Published online Apr 15, 2002. doi: 10.3748/wjg.v8.i2.276
Revised: October 22, 2001
Accepted: October 29, 2001
Published online: April 15, 2002
AIM: To establish a convenient immunoassay method based on recombinant antigen preS1(21-119 aa) to detect anti-preS1 antibodies and evaluate the clinical significance of antibodies in hepatitis B.
METHODS: The expression plasmid pET-28a-preS1 was constructed, and a large quantity of preS1(21-119 aa) fragment of the large HBsAg protein was obtained. The preS1 fragment purified by Ni2+-IDA affinity chromatography was used as coated antigen to establish the indirect ELISA based on streptavidin-biotin system for detection of the anti-preS1 antibodies in sera from HBV-infected patients. For follow-up study, serial sera were collected during the clinical course of 21 HBV-infected patients and anti-preS1 antibodies, preS1 antigen, HBV-DNA and other serological HBV markers were analyzed.
RESULTS: preS1(21-119 aa) fragment was highly expressed from the plasmid pET-28a-preS1 in a soluble form in E. coli (30 mg•L⁻¹), and easily purified to high purity over 90% by one step of Ni2+-IDA-sepharose 6B affinity chromatography. The purity and antigenicity of the purified preS1(21-119 aa) protein was determined by 150 g•L⁻¹ SDS-PAGE, Western blot and a direct ELISA. Recombinant preS1(21-119 aa) protein was successfully applied in the immunoassay which could sensitively detect the anti-preS1 antibodies in serum specimens of acute or chronic hepatitis B patients. Results showed that more than half of 19 acute hepatitis B patients produced anti-preS1 antibodies during recovery of the disease, however, the response was only found in a few of chronic patients.

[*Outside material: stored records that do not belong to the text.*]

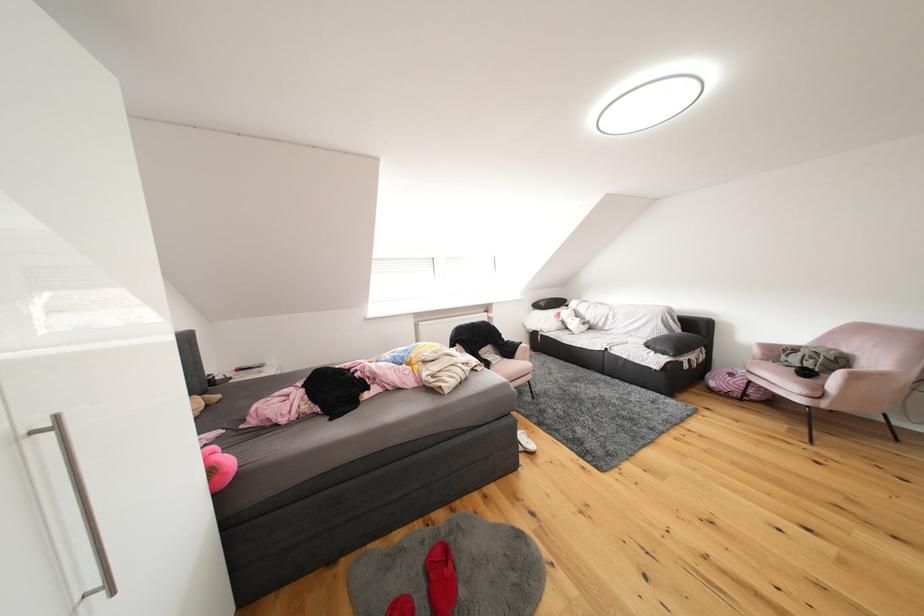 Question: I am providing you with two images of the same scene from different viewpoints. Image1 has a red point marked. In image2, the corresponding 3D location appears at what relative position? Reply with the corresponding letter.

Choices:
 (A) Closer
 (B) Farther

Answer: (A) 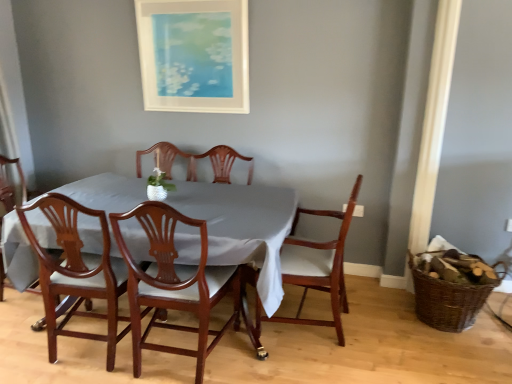 Question: Is mahogany table at center far away from mahogany wood chair at lower left, positioned as the 3th chair in right-to-left order?

Choices:
 (A) yes
 (B) no

Answer: (B)

Question: Can you confirm if mahogany table at center is positioned to the left of mahogany wood chair at lower left, positioned as the 3th chair in right-to-left order?

Choices:
 (A) yes
 (B) no

Answer: (B)

Question: Can you confirm if mahogany table at center is wider than mahogany wood chair at lower left, positioned as the 3th chair in right-to-left order?

Choices:
 (A) yes
 (B) no

Answer: (A)

Question: Is the position of mahogany table at center less distant than that of mahogany wood chair at lower left, positioned as the 3th chair in right-to-left order?

Choices:
 (A) yes
 (B) no

Answer: (B)

Question: Is mahogany wood chair at lower left, positioned as the 3th chair in right-to-left order, located within mahogany table at center?

Choices:
 (A) yes
 (B) no

Answer: (A)

Question: Considering their positions, is mahogany wood chair at center, which ranks as the 3th chair in left-to-right order, located in front of or behind matte white picture frame at upper center?

Choices:
 (A) front
 (B) behind

Answer: (A)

In the clinical follow-up study of 11 patients with anti-preS1 positive serological profile, HBsAg and HBV-DNA clearance occurred in 6 of 10 acute hepatitis B patients in 5-6 mo, and seroconversion of HBeAg and disappearance of HBV-DNA occurred in 1 chronic patients treated with lavumidine, a antiviral agent.

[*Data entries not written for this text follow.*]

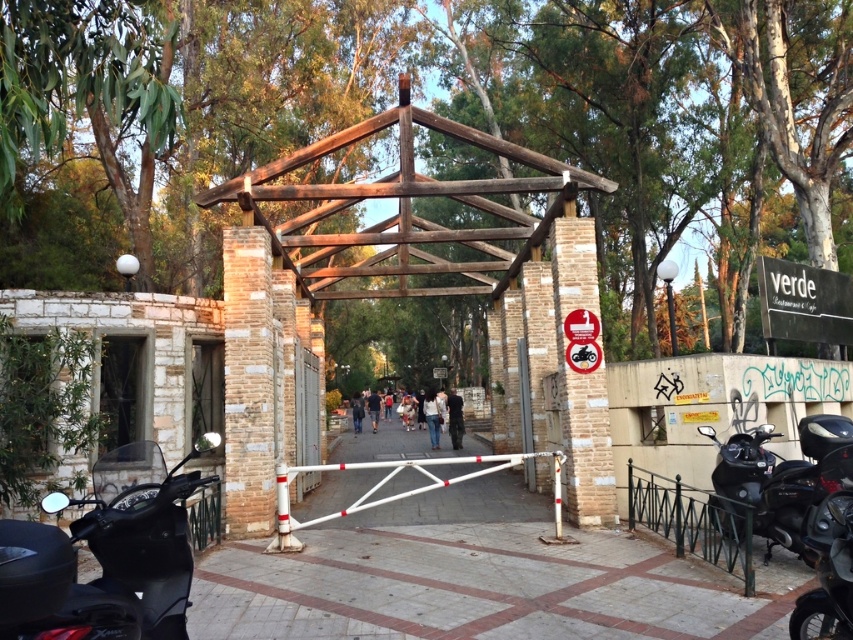 You are standing at the entrance of the park and see the point marked at coordinates (103, 560). Based on the scene description, which object is this point located on?

The point is located on the black matte motorcycle at lower left.

You are a delivery person who needs to park your motorcycle in this area. You have two motorcycles here, a black matte motorcycle at lower left and a shiny black motorcycle at lower right. Which motorcycle should you choose to park closer to the wooden gate to avoid blocking the entrance?

The shiny black motorcycle at lower right is smaller in size compared to the black matte motorcycle at lower left, so parking the shiny black motorcycle at lower right closer to the wooden gate would be better to avoid blocking the entrance. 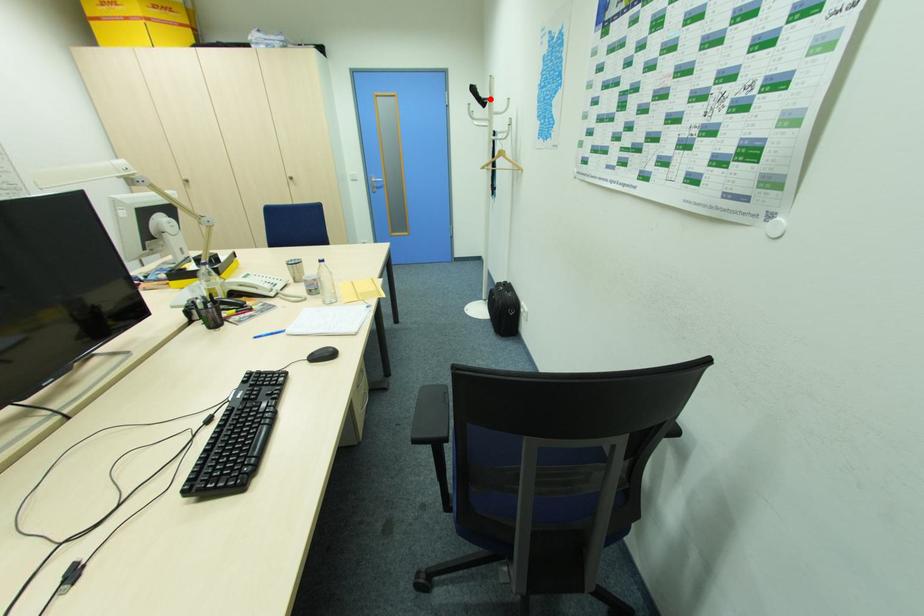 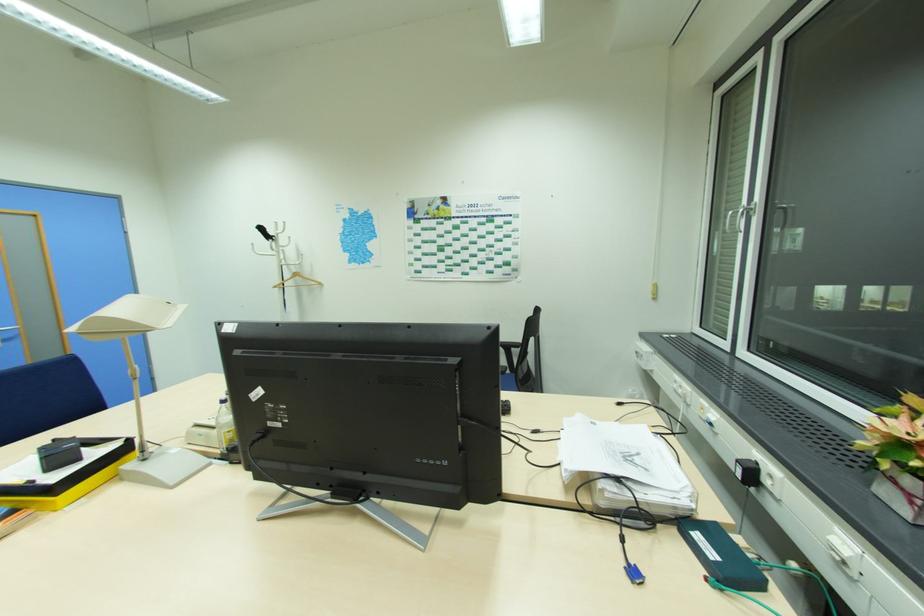 In the second image, find the point that corresponds to the highlighted location in the first image.

(276, 237) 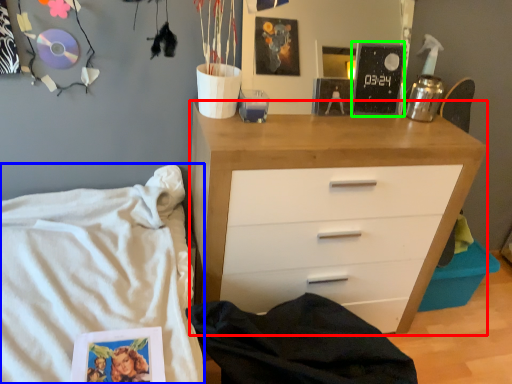 Question: Based on their relative distances, which object is nearer to chest of drawers (highlighted by a red box)? Choose from bed (highlighted by a blue box) and magazine (highlighted by a green box).

Choices:
 (A) bed
 (B) magazine

Answer: (B)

CONCLUSION: The high-purity preS1(21-119 aa) coated antigen was successfully prepared by gene expression and affinity chromatography. Using this antigen, a conveniently detective system of anti-preS1 antibodies in sera was established. Preliminarily clinical trial the occurrence of anti-preS1 antibodies in acute hepatitis B patients suggests the clearance of HBV from serum in a short-term time, and anti-preS1 positive in chronic patients means health improvement or recovery from the disease.